Detection of Diverse Hepatitis C Virus (HCV)-Specific Cytotoxic T Lymphocytes in Peripheral Blood of Infected Persons by Screening for Responses to All Translated Proteins of HCV

David K. H. Wong,1 Darryll D. Dudley,1 Paul B. Dohrenwend,1 Georg M. Lauer,1 Raymond T. Chung,2 David L. Thomas,3 and Bruce D. Walker1,*

Partners AIDS Research Center, Infectious Disease Division,1 and Gastrointestinal Unit,2 Massachusetts General Hospital and Harvard Medical School, Boston, Massachusetts, and Johns Hopkins School of Medicine, Baltimore, Maryland3

Received 21 July 2000/Accepted 3 November 2000

Broadly directed hepatitis C virus (HCV)-specific cytotoxic T lymphocytes (CTL) have been identified from liver-infiltrating lymphocytes but have been more difficult to assess in peripheral blood of infected persons. To enhance the detection of CTL from peripheral blood mononuclear cells (PBMC), we cocultured PBMC with autologous Epstein-Barr virus-transformed B-lymphoblastoid cell lines that had been infected with recombinant vaccinia virus constructs so that they expressed the entire translated polyprotein of HCV-H, a type 1a strain. These stimulated cells from HCV-infected as well as exposed seronegative persons were then cloned at limiting dilution and tested for HCV-specific CTL activity using a standard 51Cr release assay. HCV-specific CTL were detected in PBMC from seven of nine persons with chronic hepatitis, including five of seven in whom CTL had previously been detected from liver biopsy specimens but not PBMC. In a single person with chronic HCV infection, CTL directed against as many as five different epitopes were detected in peripheral blood and were similar in specificity to those detected in liver tissue. This technique was used to evaluate eight subjects identified to be at high risk for HCV exposure due to continued injection drug abuse; no evidence of CTL in PBMC was found. We conclude that CTL can be detected in PBMC from the majority of persons with chronic HCV infection but are present at lower levels or absent in exposed but persistently seronegative persons. The high degree of concordance of HCV epitopes identified from liver and PBMC suggests that this strategy is a reasonable alternative to liver biopsy for characterizing the CTL response to HCV in chronically infected persons.
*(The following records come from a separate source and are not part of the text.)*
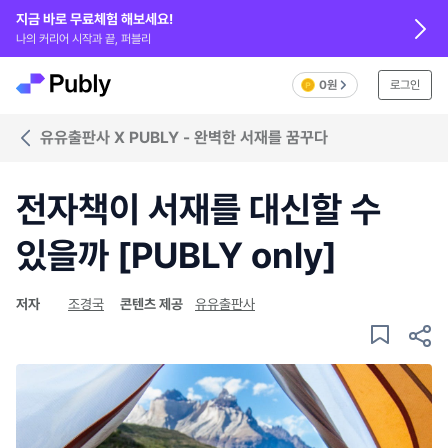
지금 바로 무료체험 해보세요!
나의 커리어 시작과 끝, 퍼블리
0원
로그인
유유출판사 X PUBLY - 완벽한 서재를 꿈꾸다
전자책이 서재를 대신할 수
있을까 [PUBLY only]
저자
조경국
콘텐츠 제공
유유출판사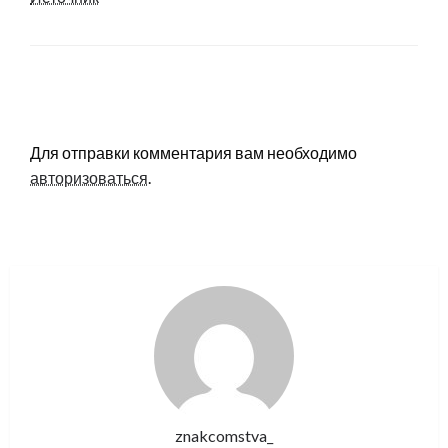
LEAVE A RESPONSE
Для отправки комментария вам необходимо
авторизоваться
.
znakcomstva_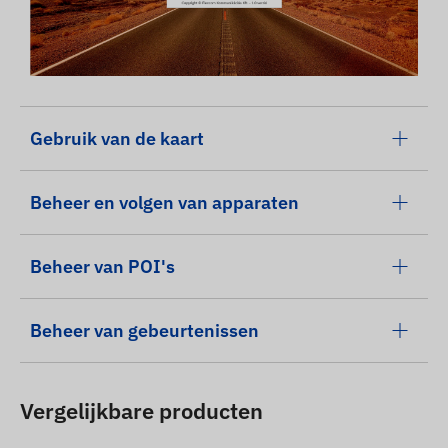
Gebruik van de kaart
Beheer en volgen van apparaten
Beheer van POI's
Beheer van gebeurtenissen
Vergelijkbare producten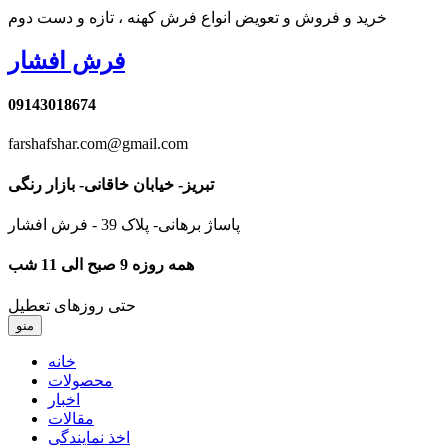
خرید و فروش و تعویض انواع فرش کهنه ، تازه و دست دوم
فرش افشار
09143018674
farshafshar.com@gmail.com
تبریز- خیابان خاقانی- بازار رنگی
پاساژ برهانی- پلاک 39 - فرش افشار
همه روزه 9 صبح الی 11 شب
حتی روزهای تعطیل
منو
خانه
محصولات
اخبار
مقالات
اخذ نمایندگی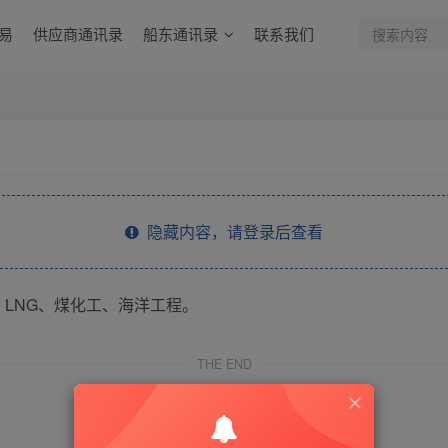
易
供应商通讯录
船东通讯录
联系我们
隐藏内容，请登录后查看
LNG、煤化工、海洋工程。
THE END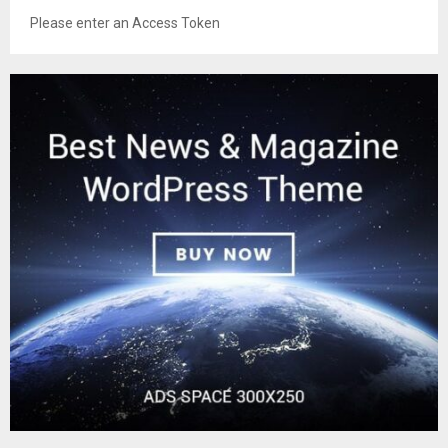
Please enter an Access Token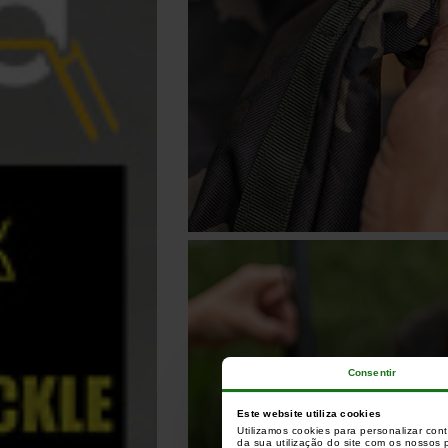
Consentir
Este website utiliza cookies
Utilizamos cookies para personalizar con
da sua utilização do site com os nossos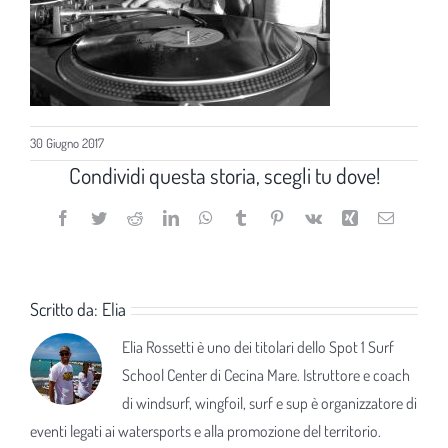
30 Giugno 2017
Condividi questa storia, scegli tu dove!
Facebook
Twitter
Reddit
LinkedIn
WhatsApp
Tumblr
Pinterest
Vk
Xing
Email
Scritto da:
Elia
Elia Rossetti è uno dei titolari dello Spot 1 Surf
School Center di Cecina Mare. Istruttore e coach
di windsurf, wingfoil, surf e sup è organizzatore di
eventi legati ai watersports e alla promozione del territorio.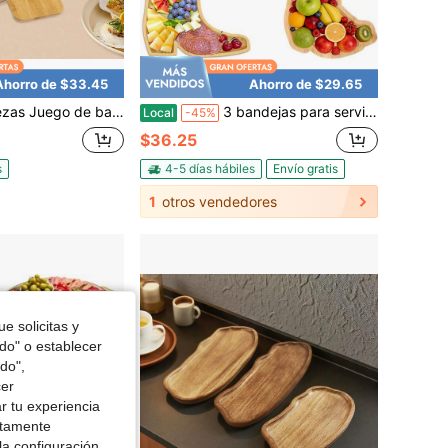
Ahorro de $33.45
Ahorro de $29.65
ca para servir aperitivos y condimentos, con tapa de bambú desmontable y recipientes para organizar bocadillos, condimentos, alimentos y dulces en el hogar y la cocina
3 bandejas para servir botas de vaquero, tablas de charcutería con platillos para mojar, bandeja de madera con forma de sombrero de vaquero, tabla de quesos con forma de bota de vaquera, bandeja de cactus, platos de bambú para decoraciones de fiesta de cumpleaños de vaquera occidental, suministros de decoración para fiestas occidentales.
Local
-45%
$36.25
s
4-5 días hábiles
Envío gratis
1
otros vendedores
e solicitas y
odo" o establecer
do",
cer
r tu experiencia
ctamente
la configuración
* Corresponding author. Mailing address: Partners AIDS Research Center, Room 5212D, MGH East, 149 13th St., Charlestown, MA 02129. Phone: (617) 724-8332. Fax: (617) 726-4691. E-mail: bwalker{at}helix.mgh.harvard.edu.


Journal of Virology, February 2001, p. 1229-1235, Vol. 75, No. 3
0022-538X/01/$04.00+0   DOI: 10.1128/JVI.75.3.1229-1235.2001
Copyright © 2001, American Society for Microbiology. All rights reserved.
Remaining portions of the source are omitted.